Most every representation of death throughout Western thought has sought to offer a vision of death that could be incorporated into one’s sense of responsibility in this life, into one’s sense of being a free agent, accountable for one’s own decisions and their consequences up to death and beyond. Such representations present certain paradoxes for human beings laboring under them, not the least of which would be the attempt to bring death under our control as something we could actively will and take responsibility for, despite it’s seeming to always take us by surprise, unawares.

For example, the Christian representation of death as a final judgment and afterlife as an infinite reward or punishment for actions in this life attempts to make sense of the infinite responsibility the Christian adherent feels as a result of her original sin, and offers a death that is a complement to the life of sacrifice she should lead (storing up her treasures in heaven, knowing all the while that a Father who sees in secret will reward her).

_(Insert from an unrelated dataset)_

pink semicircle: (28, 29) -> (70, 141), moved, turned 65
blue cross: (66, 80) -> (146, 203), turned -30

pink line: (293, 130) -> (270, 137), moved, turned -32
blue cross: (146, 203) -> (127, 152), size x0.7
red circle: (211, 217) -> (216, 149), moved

Try to write your own representation of death or the afterlife. Keep in mind what sort of an idea of life or the individual human your particular representation is reinforcing.

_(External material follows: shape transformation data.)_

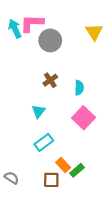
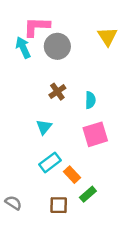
cyan arrow: (15, 29) -> (23, 48), moved
pink square: (83, 118) -> (95, 134), turned 30
orange rectangle: (63, 165) -> (72, 175), moved

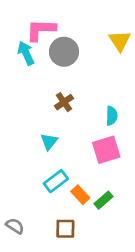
cyan semicircle: (90, 100) -> (112, 116), moved
green rectangle: (88, 194) -> (103, 200), moved

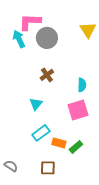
orange rectangle: (80, 195) -> (59, 143), turned -32

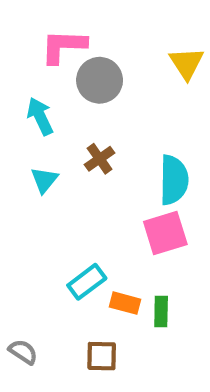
cyan arrow: (19, 39) -> (40, 116), moved
cyan semicircle: (82, 85) -> (174, 180), size x1.6
cyan triangle: (36, 104) -> (44, 180), moved
green rectangle: (76, 147) -> (161, 311), turned -48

(Bonus points to anyone who offers a vision of death or the afterlife that undoes the patriarchal bias of the Platonic and Judeo-Christian representations. This tendency is best exemplified by Abraham’s sacrifice of Isaac—in order to prove his adherence to his absolute duty towards God, Abraham must renounce everything he holds dear in this world, to show that he is completely dedicated to its beyond. To make this infinite renunciation requires proving his willingness to kill his own son, without saying a word about it to his wife. It seems that the vision of individuality that one receives from this tradition of thinking about death is uniquely masculine or patriarchal.)

***

The Para-Academia Series
Ongoing workshops co-produced by the Public School New York and the Hollow Earth Society

A Shadow Genealogy of the Ivory Tower/Producing the Unwriteable

Manifesto:

The para is the “alongside,” that which comments on the official or normative. While academics debate the finer points of Shakespeare and Kant, para-academics aggregate around shadow-commentators whose works do not so much categorize (striate) and enlighten (bring light into) difficult terrain, but produce that terrain, creating obscure spaces and nebulous discourses that are immune to traditional academic approaches.

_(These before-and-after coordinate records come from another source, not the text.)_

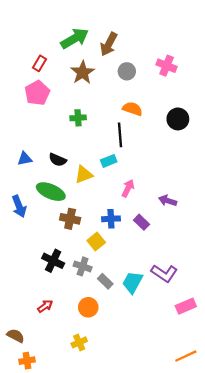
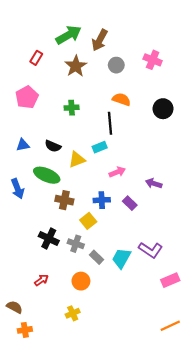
pink pentagon: (37, 93) -> (27, 97), moved
pink arrow: (128, 188) -> (117, 172), turned 42

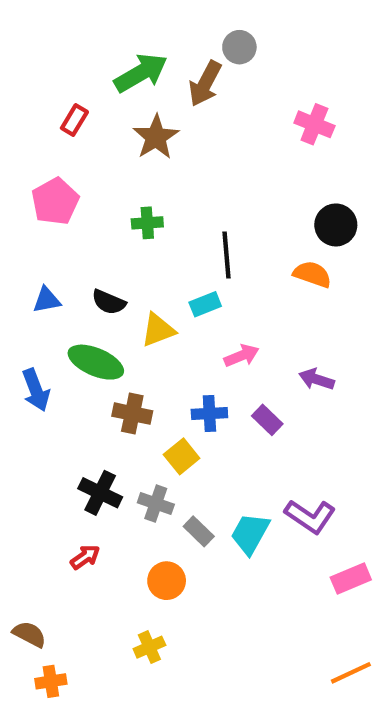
gray circle: (116, 65) -> (239, 47), moved
orange semicircle: (121, 99) -> (312, 274), moved
red arrow: (41, 280) -> (85, 557), moved

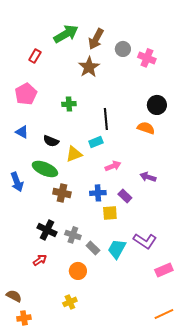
gray circle: (239, 47) -> (123, 49), moved
brown star: (156, 137) -> (89, 67), moved
blue triangle: (47, 300) -> (22, 132), moved, turned 40
yellow square: (182, 456) -> (110, 213), moved, turned 35

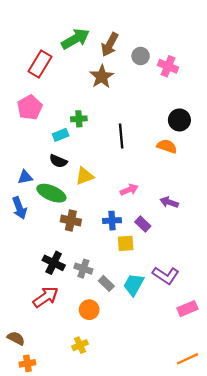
red rectangle: (35, 56) -> (40, 64), size x1.6
blue triangle: (22, 132) -> (25, 177), moved, turned -40
cyan rectangle: (96, 142) -> (61, 135), moved
red arrow: (40, 260) -> (46, 297), size x1.6

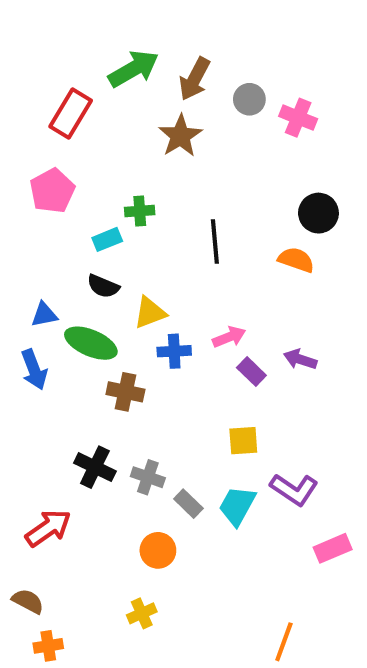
blue cross: (112, 221) -> (174, 351), moved
purple rectangle: (143, 224) -> (251, 372), moved
yellow square: (126, 243) -> (243, 441), moved
red arrow: (46, 297) -> (48, 528), moved
orange line: (187, 359) -> (284, 642), moved, turned -45

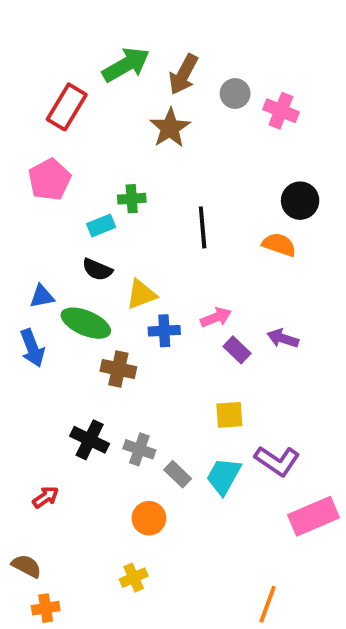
red arrow: (48, 528) -> (46, 497), size x0.6
pink rectangle: (333, 548) -> (313, 516), size x1.4

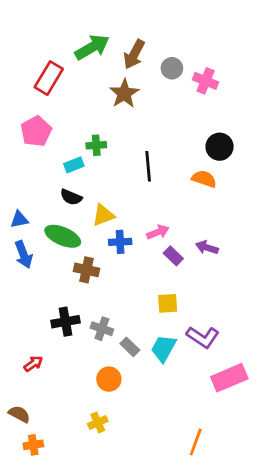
blue triangle: (42, 296) -> (19, 219), moved
black cross: (90, 440) -> (65, 322), turned -36

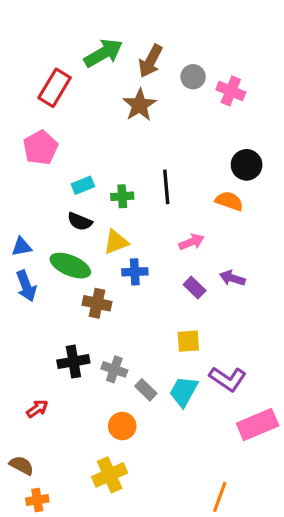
green cross: (96, 145) -> (122, 196), moved
pink arrow: (158, 232) -> (191, 242), moved
yellow cross: (98, 422) -> (110, 475), size x1.5

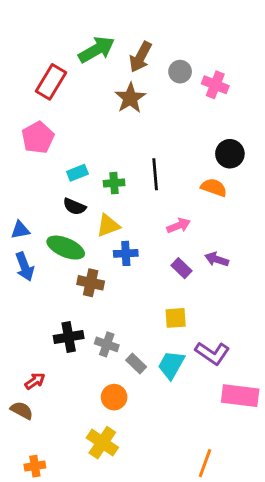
pink rectangle: (258, 424) -> (240, 396), turned 30
brown semicircle: (22, 465) -> (22, 410), moved
yellow cross: (110, 475) -> (102, 443), turned -32

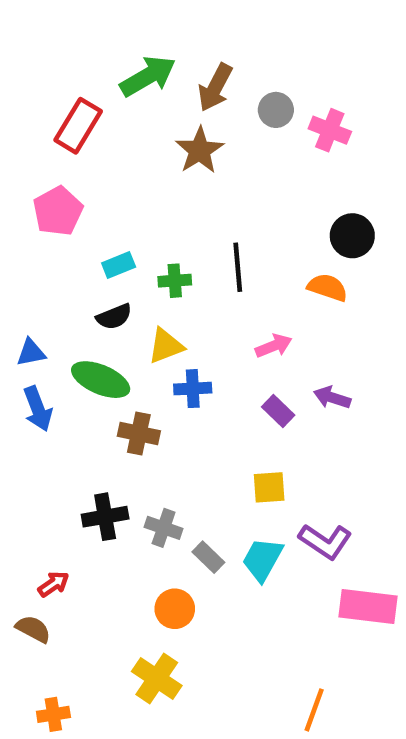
black semicircle: (74, 207) -> (114, 317), turned -45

Blogs, speculative medievalisms, Cyclonopedia, Charles Fort, teratology, Deleuzean-everything, print-on-demand—these and other tentacles of a polycephalic (many-headed) para-academia have entwined to produce an addendum and, finally, an ultimatum to established disciplines and practices.

The Public School New York and the Hollow Earth Society will explore these emerging ideas and modes of expression through a series of discussions and writing workshops, with audio available after each session.